Roger Cole
Subscriber
It's true. I vacuum them regularly and keep them in ziplocs except for when they're in the camera or being loaded/unloaded. Compressed air and brushes just move the dust around, use the vacuum. Keep your camera interior spotlessly clean too, vacuum there too and be careful of the bellows. Pulling a darkslide can generate static electric charges and all the dust in the camera will stick to your film.
When loading, I slide the darkslide back about two inches and insert the sheet while holding that side down and the holder over my head.
For 8x10 I put together a set of the old Kodak / Folmer & Schwing wooden holders with disassembleable lightraps - it's amazing how much crud can accumulate in a trap that big.

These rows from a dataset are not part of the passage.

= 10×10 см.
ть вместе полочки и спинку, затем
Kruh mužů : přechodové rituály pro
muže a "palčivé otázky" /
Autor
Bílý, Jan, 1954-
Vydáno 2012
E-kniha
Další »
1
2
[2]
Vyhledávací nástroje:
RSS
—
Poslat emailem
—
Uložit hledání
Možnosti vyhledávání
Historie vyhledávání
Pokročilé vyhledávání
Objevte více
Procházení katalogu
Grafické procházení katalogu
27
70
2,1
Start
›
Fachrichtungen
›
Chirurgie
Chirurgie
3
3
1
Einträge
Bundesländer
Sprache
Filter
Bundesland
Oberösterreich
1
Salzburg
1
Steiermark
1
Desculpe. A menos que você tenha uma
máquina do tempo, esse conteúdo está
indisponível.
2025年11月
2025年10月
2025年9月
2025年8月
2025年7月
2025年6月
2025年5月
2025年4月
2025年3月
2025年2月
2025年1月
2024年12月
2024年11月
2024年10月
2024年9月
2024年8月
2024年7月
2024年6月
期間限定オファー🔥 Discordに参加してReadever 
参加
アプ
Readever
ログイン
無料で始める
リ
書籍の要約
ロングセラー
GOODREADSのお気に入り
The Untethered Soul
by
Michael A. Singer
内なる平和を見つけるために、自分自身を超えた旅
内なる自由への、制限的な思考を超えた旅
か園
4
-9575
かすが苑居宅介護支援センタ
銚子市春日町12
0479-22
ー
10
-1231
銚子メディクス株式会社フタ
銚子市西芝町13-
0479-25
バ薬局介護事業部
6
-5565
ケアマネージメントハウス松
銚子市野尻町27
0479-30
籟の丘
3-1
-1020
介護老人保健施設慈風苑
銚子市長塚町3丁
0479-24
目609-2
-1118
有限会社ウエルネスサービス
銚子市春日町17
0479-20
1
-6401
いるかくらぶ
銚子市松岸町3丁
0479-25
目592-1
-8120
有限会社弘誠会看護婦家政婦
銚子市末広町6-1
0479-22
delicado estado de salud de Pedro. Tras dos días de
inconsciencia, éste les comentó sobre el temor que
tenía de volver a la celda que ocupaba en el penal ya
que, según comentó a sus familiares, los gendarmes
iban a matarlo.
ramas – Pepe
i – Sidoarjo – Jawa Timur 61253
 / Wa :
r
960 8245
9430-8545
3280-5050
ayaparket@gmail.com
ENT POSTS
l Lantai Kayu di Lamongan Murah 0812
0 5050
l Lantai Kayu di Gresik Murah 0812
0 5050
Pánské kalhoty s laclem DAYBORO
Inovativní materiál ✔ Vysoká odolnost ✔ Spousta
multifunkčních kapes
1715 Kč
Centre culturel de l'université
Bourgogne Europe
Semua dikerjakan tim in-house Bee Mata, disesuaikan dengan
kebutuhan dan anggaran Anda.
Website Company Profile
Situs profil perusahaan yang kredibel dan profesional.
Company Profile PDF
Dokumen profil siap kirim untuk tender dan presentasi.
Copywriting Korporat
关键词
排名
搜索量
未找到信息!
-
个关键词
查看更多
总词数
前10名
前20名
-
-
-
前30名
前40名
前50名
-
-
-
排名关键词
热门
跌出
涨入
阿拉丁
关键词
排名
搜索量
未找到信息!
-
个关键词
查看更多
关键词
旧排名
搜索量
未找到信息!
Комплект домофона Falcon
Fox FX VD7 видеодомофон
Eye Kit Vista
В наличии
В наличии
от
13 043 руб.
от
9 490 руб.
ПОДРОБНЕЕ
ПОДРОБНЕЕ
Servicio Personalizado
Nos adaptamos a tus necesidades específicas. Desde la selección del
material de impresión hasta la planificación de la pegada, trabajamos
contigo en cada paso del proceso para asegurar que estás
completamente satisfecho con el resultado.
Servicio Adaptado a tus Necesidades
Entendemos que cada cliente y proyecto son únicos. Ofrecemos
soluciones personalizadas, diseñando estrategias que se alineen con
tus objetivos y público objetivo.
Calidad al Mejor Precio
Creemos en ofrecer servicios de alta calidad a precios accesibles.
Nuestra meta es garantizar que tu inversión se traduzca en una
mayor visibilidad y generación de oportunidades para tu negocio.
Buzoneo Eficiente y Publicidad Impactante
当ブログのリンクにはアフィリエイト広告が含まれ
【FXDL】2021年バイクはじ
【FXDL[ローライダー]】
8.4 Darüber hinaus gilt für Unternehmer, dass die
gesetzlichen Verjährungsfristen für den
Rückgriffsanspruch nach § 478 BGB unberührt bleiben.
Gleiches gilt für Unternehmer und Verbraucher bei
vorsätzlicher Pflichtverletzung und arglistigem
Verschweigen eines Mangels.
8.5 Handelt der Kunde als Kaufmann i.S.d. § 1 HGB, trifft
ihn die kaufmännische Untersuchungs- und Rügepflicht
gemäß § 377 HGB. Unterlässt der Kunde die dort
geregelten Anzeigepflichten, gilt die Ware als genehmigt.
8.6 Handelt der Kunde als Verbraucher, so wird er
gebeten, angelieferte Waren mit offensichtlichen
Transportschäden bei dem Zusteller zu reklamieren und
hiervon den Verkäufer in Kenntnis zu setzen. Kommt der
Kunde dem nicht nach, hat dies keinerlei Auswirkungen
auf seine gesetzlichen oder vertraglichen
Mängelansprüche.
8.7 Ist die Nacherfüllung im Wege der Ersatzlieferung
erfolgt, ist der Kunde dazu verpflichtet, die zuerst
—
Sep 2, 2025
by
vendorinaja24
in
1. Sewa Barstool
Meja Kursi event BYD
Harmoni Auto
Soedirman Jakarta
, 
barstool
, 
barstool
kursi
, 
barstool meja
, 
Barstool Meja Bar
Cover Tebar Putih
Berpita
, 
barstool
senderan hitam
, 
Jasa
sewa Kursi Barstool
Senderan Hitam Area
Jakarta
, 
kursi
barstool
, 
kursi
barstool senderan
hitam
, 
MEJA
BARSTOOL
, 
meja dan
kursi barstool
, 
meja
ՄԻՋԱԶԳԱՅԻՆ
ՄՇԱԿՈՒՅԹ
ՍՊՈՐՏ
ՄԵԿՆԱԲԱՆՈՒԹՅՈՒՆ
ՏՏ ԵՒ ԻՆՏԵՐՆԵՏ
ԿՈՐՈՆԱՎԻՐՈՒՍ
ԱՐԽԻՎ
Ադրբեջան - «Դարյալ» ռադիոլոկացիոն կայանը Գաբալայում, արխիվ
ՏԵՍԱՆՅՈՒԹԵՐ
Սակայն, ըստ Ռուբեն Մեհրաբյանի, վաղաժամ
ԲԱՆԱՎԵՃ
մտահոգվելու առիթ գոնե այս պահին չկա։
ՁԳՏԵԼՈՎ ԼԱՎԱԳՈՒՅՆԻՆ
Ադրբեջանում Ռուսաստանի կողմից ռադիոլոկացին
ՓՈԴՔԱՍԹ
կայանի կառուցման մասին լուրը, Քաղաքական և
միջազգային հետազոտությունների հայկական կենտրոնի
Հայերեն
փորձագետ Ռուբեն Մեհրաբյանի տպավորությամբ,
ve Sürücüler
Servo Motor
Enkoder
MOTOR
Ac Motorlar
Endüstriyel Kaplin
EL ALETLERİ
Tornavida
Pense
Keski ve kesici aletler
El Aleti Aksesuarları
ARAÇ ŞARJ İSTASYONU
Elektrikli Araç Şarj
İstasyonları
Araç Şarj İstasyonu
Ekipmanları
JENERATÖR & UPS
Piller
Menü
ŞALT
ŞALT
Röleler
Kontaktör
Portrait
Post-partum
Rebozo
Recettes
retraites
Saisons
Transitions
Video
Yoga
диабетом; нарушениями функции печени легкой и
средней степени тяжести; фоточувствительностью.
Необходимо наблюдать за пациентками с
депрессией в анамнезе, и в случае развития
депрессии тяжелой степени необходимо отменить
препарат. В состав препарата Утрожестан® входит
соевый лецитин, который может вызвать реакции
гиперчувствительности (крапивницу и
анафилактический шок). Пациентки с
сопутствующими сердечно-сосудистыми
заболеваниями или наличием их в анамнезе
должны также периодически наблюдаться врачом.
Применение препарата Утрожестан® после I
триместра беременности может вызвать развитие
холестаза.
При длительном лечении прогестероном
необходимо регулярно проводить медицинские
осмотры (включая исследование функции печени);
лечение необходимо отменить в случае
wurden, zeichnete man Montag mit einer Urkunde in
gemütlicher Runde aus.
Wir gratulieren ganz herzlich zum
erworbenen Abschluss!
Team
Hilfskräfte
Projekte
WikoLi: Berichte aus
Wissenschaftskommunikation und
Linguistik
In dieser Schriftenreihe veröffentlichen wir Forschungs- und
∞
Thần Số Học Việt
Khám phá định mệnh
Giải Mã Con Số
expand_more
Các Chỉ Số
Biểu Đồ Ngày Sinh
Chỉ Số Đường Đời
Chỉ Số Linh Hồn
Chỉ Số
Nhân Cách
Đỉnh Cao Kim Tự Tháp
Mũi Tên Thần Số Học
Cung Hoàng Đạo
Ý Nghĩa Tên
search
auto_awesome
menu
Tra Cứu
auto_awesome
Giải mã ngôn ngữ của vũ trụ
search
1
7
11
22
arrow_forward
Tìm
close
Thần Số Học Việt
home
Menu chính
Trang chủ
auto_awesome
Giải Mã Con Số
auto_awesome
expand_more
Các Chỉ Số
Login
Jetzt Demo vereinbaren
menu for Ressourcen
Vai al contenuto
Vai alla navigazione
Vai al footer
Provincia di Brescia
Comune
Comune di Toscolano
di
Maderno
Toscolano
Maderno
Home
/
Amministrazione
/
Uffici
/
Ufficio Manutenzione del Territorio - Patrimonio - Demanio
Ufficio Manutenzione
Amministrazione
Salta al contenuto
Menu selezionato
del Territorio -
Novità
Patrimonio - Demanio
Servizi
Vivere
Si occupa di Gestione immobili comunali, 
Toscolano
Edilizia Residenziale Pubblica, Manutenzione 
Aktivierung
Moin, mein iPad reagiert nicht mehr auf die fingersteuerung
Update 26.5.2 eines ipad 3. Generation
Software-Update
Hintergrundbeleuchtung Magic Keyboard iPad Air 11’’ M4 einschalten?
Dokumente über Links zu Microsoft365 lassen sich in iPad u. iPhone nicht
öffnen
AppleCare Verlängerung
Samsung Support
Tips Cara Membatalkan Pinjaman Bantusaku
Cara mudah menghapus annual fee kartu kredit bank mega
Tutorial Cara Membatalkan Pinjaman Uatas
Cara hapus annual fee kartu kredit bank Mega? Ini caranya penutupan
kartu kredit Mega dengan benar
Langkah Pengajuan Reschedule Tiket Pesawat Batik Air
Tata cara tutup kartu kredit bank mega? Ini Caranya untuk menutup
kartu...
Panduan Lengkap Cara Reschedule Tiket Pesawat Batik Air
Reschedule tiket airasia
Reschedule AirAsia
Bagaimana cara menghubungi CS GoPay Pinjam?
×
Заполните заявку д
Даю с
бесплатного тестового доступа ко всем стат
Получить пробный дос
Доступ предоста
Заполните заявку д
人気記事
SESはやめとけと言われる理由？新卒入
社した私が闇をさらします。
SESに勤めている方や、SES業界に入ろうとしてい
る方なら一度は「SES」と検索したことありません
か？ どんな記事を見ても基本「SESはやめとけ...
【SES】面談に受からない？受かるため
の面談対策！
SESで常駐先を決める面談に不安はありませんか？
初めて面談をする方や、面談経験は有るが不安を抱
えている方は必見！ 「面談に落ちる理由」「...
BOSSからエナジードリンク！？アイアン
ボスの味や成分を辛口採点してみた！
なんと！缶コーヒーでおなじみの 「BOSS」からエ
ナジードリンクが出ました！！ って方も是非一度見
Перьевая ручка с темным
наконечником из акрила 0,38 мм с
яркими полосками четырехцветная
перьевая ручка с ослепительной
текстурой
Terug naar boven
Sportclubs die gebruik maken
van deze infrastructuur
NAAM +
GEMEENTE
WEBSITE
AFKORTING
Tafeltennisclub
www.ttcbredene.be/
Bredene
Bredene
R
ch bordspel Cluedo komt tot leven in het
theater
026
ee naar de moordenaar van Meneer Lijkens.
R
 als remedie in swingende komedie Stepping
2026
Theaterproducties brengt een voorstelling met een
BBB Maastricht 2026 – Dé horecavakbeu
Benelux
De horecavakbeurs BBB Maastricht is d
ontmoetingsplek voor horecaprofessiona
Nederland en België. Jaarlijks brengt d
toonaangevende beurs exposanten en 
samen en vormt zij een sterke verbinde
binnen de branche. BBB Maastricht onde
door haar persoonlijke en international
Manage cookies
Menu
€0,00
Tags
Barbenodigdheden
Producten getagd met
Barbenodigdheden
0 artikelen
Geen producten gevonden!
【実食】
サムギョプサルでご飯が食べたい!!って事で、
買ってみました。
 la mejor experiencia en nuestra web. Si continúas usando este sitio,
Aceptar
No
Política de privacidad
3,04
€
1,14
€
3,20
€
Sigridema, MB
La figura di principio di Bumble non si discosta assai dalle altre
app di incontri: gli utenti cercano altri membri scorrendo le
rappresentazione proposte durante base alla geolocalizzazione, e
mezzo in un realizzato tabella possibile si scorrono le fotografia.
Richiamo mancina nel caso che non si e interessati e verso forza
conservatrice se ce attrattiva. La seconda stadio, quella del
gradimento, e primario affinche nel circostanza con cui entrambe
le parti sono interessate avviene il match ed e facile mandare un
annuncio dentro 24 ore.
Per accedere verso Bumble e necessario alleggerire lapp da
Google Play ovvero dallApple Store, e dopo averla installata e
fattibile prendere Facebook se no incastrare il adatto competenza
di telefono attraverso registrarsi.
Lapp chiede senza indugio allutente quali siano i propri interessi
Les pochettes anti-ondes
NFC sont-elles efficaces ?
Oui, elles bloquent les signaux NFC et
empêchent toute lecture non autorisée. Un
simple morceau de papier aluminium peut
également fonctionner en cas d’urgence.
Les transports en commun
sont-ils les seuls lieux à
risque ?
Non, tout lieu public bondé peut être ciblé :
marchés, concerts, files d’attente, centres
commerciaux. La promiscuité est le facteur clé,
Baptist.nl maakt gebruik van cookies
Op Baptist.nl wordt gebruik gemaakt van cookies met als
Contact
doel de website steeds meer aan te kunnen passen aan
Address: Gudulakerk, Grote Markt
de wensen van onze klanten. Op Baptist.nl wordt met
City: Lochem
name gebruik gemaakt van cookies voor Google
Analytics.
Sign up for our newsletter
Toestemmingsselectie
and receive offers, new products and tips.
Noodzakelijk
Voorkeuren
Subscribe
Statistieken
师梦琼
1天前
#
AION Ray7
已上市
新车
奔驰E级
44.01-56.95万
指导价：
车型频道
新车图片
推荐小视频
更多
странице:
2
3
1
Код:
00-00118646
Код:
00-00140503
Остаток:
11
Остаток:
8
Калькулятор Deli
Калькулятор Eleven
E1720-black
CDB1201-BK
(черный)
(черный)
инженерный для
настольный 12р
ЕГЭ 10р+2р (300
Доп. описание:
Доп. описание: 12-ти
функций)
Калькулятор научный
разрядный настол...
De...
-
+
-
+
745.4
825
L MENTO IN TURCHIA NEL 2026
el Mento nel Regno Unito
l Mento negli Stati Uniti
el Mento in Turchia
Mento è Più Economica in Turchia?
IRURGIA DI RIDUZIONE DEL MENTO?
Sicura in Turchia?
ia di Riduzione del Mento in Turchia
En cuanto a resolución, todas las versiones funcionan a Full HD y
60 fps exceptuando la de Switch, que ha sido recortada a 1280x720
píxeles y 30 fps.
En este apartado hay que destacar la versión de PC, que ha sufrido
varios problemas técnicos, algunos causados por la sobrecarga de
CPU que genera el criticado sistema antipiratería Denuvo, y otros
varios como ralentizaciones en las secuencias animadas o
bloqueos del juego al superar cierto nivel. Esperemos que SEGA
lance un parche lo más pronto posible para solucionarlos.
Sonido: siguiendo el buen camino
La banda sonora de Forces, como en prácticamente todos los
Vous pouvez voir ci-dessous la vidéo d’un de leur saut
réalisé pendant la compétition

I wasn't questioning your honesty, BTW, just amazed.
Drew, I can't recall EVER having a medium format shot ruined by dust on the film. I'm lucky if 1/2 my sheet film shots are dust free and I go to relatively heroic measures, but not as much so as you two I guess. My only MF SLR is my M645Pro which should produce less dust than 6x7 just from less film to have dust on, but worse when it happens due to more enlargement. I can't recall ever printing a 645 neg to 16x20 but with today's films I wouldn't hesitate if I have a shot that would work at that size (well, maybe not from my pushed D3200, unless the grain was really part of the effect, but certainly from FP4+ or even Tri-X.) My other MF is a TLR without the mirror and focal plane shutter. I HAVE printed those to 15" square on 16x20 paper without dust. (From Pan F+ - looked great.)